> [TASK DIRECTIONS]: All of the data must be returned exactly as given.

↓↓↓

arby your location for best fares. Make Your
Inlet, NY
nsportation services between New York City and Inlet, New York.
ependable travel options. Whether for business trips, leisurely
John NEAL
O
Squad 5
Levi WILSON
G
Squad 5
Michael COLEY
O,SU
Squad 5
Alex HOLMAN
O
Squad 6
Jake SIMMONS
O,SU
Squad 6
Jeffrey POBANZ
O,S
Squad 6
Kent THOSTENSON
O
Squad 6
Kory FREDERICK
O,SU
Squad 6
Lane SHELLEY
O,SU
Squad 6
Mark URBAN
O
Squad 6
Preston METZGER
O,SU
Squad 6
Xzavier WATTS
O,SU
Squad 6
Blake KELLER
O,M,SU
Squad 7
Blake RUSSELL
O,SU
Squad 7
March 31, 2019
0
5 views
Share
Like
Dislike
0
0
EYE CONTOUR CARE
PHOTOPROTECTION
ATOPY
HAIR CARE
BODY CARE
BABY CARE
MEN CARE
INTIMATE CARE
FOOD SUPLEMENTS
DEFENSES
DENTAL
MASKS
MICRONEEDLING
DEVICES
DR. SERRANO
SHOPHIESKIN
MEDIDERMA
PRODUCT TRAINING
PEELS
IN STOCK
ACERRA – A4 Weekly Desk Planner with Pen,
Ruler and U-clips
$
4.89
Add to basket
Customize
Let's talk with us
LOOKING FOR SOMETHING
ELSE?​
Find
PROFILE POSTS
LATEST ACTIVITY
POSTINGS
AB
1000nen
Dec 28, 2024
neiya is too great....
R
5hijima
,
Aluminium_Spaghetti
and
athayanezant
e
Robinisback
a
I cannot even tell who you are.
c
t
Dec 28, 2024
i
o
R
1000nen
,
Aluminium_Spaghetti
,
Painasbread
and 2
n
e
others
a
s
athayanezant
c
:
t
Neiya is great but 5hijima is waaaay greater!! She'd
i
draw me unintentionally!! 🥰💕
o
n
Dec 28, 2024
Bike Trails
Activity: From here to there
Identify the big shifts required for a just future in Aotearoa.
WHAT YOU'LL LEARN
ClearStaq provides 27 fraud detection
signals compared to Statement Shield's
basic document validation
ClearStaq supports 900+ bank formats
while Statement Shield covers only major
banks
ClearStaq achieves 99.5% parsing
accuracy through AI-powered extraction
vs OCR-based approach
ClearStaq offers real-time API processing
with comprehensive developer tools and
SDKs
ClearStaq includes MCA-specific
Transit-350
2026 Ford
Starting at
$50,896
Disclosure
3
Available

↑↑↑

> [OUTPUT OF THE TASK]:
arby your location for best fares. Make Your
Inlet, NY
nsportation services between New York City and Inlet, New York.
ependable travel options. Whether for business trips, leisurely
John NEAL
O
Squad 5
Levi WILSON
G
Squad 5
Michael COLEY
O,SU
Squad 5
Alex HOLMAN
O
Squad 6
Jake SIMMONS
O,SU
Squad 6
Jeffrey POBANZ
O,S
Squad 6
Kent THOSTENSON
O
Squad 6
Kory FREDERICK
O,SU
Squad 6
Lane SHELLEY
O,SU
Squad 6
Mark URBAN
O
Squad 6
Preston METZGER
O,SU
Squad 6
Xzavier WATTS
O,SU
Squad 6
Blake KELLER
O,M,SU
Squad 7
Blake RUSSELL
O,SU
Squad 7
March 31, 2019
0
5 views
Share
Like
Dislike
0
0
EYE CONTOUR CARE
PHOTOPROTECTION
ATOPY
HAIR CARE
BODY CARE
BABY CARE
MEN CARE
INTIMATE CARE
FOOD SUPLEMENTS
DEFENSES
DENTAL
MASKS
MICRONEEDLING
DEVICES
DR. SERRANO
SHOPHIESKIN
MEDIDERMA
PRODUCT TRAINING
PEELS
IN STOCK
ACERRA – A4 Weekly Desk Planner with Pen,
Ruler and U-clips
$
4.89
Add to basket
Customize
Let's talk with us
LOOKING FOR SOMETHING
ELSE?​
Find
PROFILE POSTS
LATEST ACTIVITY
POSTINGS
AB
1000nen
Dec 28, 2024
neiya is too great....
R
5hijima
,
Aluminium_Spaghetti
and
athayanezant
e
Robinisback
a
I cannot even tell who you are.
c
t
Dec 28, 2024
i
o
R
1000nen
,
Aluminium_Spaghetti
,
Painasbread
and 2
n
e
others
a
s
athayanezant
c
:
t
Neiya is great but 5hijima is waaaay greater!! She'd
i
draw me unintentionally!! 🥰💕
o
n
Dec 28, 2024
Bike Trails
Activity: From here to there
Identify the big shifts required for a just future in Aotearoa.
WHAT YOU'LL LEARN
ClearStaq provides 27 fraud detection
signals compared to Statement Shield's
basic document validation
ClearStaq supports 900+ bank formats
while Statement Shield covers only major
banks
ClearStaq achieves 99.5% parsing
accuracy through AI-powered extraction
vs OCR-based approach
ClearStaq offers real-time API processing
with comprehensive developer tools and
SDKs
ClearStaq includes MCA-specific
Transit-350
2026 Ford
Starting at
$50,896
Disclosure
3
Available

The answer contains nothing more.